Stoker di Park Chan-wook, con Mia Wasikowska, Nicole Kidman, Matthew Goode   USA 2013

di Emanuele D’Aniello

Quando un regista americano fa il suo primo film in lingua inglese, si crea sempre intorno all’opera un’attesa diversa dal solito, viene giudicato in altro modo, visto sotto altre prospettive, come se fosse il film decisivo della carriera o il primo lavoro. Una cosa alquanto misteriosa, poichè il debutto in lingua inglese non cancella di certo le opere fatte in precedenza. E questo vale di più quando a fare il proprio debutto in lingua inglese è un regista già iconico come Park Chan-wook, che ha alle spalle una carriera più che brillante in cui emerge soprattutto la tanto osannata Trilogia della Vendetta. In certi casi quindi non c’è nulla da dimostrare.

Anzi, forse una cosa da dimostrare c’è, quella appunto di essere un grande regista a prescindere da tutto, ed in questo “debutto” Park Chan-wook lo dimostra continuamente. Stoker è un film dalla trama banale e dalle risoluzioni mediocri, ma quello che risalta, e con una qualità notevolissima, è la messa in scena e la recitazione, ed il merito va indubbiamente al regista. Il film sguazza senza mezzi termini nelle atmosfere hitchcokiane a dir poco esplicite, tra citazioni e rimandi in particolar modo a L’Ombra del Dubbio, di cui Stoker è quasi una remake alla lontana. Molto alla lontana, perchè questo film è a tutti gli effetti un thriller psicologico atipico, fatto in sottrazione, giocato sull’assenza delle emozioni, di reazioni, dai toni rarefatti e quasi astratti. Il triangolo erotico che si crea tra i membri della famiglia, la tensione erotica tra zio e nipote, il rapporto freudiano tra madre e figlia, tutto è rappresentato nella maniera più fredda possibile, perchè non ci deve essere calore umano nel presentare tre personaggi negativi. Gli unici momenti caldi del film, la scena della protagonista nella doccia e il pre-finale, sono non a caso anche i momenti più sfacciatamente morbosi.

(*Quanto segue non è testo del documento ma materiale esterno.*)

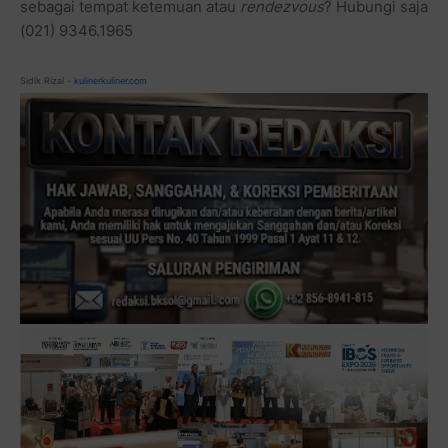
sebagai tempat ketemuan atau
rendezvous
? Hubungi saja
(021) 9346.1965
Sidik Rizal -
kulinerkuliner.com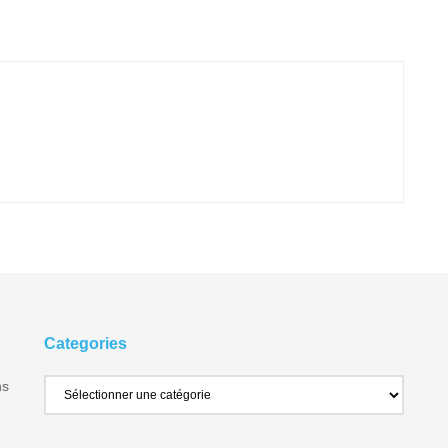
Categories
ns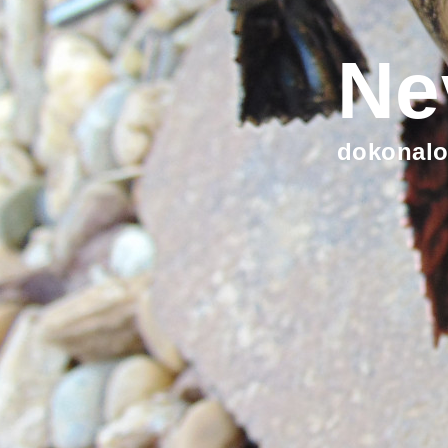
Ne
dokonalo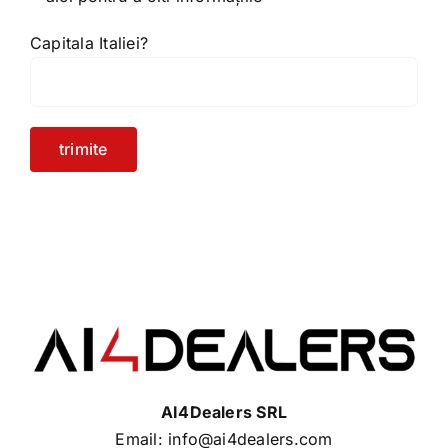
Capitala Italiei?
AI4Dealers SRL
Email: info@ai4dealers.com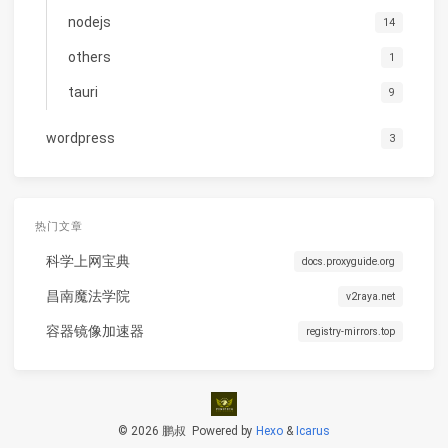
nodejs
14
others
1
tauri
9
wordpress
3
热门文章
科学上网宝典
docs.proxyguide.org
昌南魔法学院
v2raya.net
容器镜像加速器
registry-mirrors.top
© 2026 鹏叔
Powered by
Hexo
&
Icarus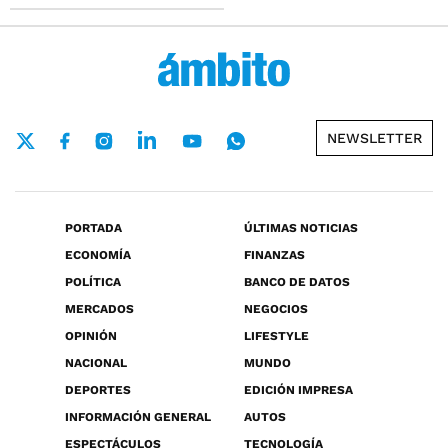
NEWSLETTER
PORTADA
ÚLTIMAS NOTICIAS
ECONOMÍA
FINANZAS
POLÍTICA
BANCO DE DATOS
MERCADOS
NEGOCIOS
OPINIÓN
LIFESTYLE
NACIONAL
MUNDO
DEPORTES
EDICIÓN IMPRESA
INFORMACIÓN GENERAL
AUTOS
ESPECTÁCULOS
TECNOLOGÍA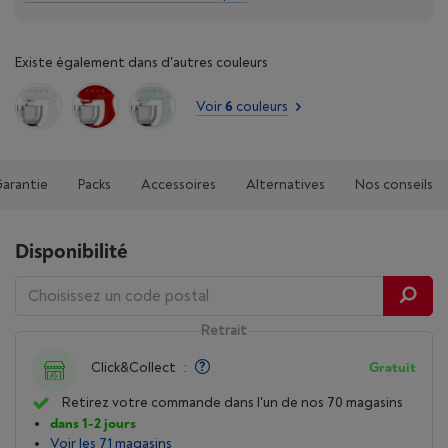
Existe également dans d'autres couleurs
Voir
6
couleurs
Garantie
Packs
Accessoires
Alternatives
Nos conseils
Disponibilité
Retrait
Click&Collect
:
Gratuit
Retirez votre commande dans l'un de nos 70 magasins
dans 1-2 jours
Voir les 71 magasins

Il resto è continuo calcolo, altissima messa in scena, leziosità non auto-compiaciute: sfido a trovare una sola inquadrature che non sia studiata, l’uso dei colori, delle scenografie, delle posizioni degli attori, persino i colori delle acconciature e degli abiti combaciano a formare fotogrammi che sembrano dipinti. Gli attori si adeguano, recitano il dramma nella maniera più distaccata possibile, in particolare Mia Wasikowska è perfetta nel mischiare innocenza ad un senso di spietatezza innato. Ovviamente il suo è il personaggio centrale e più allegorico del film, è lei ad avere qualcosa di malato dentro, un qualcosa che la porta inesorabilmente a cedere alle lusinghe di una vera e propria seduzione del male. Questa è l’essenza del film, questo è il percorso negativo e spiazzante che Park Chan-wook ci fa digerire nella maniera più lasciva e asettica possibile, utilizzando come tramite gli occhi degli spettatori più che il cuore. Ma questo è anche un enorme rischio che il regista prende: togliendo i primi strati, il film risulta vuoto, e oltre alla confezione rimane davvero poco. Stoker è una bellissima, magnifica, sublime, impeccabile scatola vuota. Come detto, la storia è alquanto banale, il colpo di scena scontato così come lo sviluppo, e sono pecche non da poco per quello che essenzialmente si presenta come thriller. L’emozione e la carica sovversiva dei lavori precedenti del regista sudcoreano (che aveva sempre scritto, mente ora si affida al copione di Wentworth Miller) è qui totalmente assente. Dopotutto nemmeno i grandi registi possono fare miracoli, ma stavolta va bene così.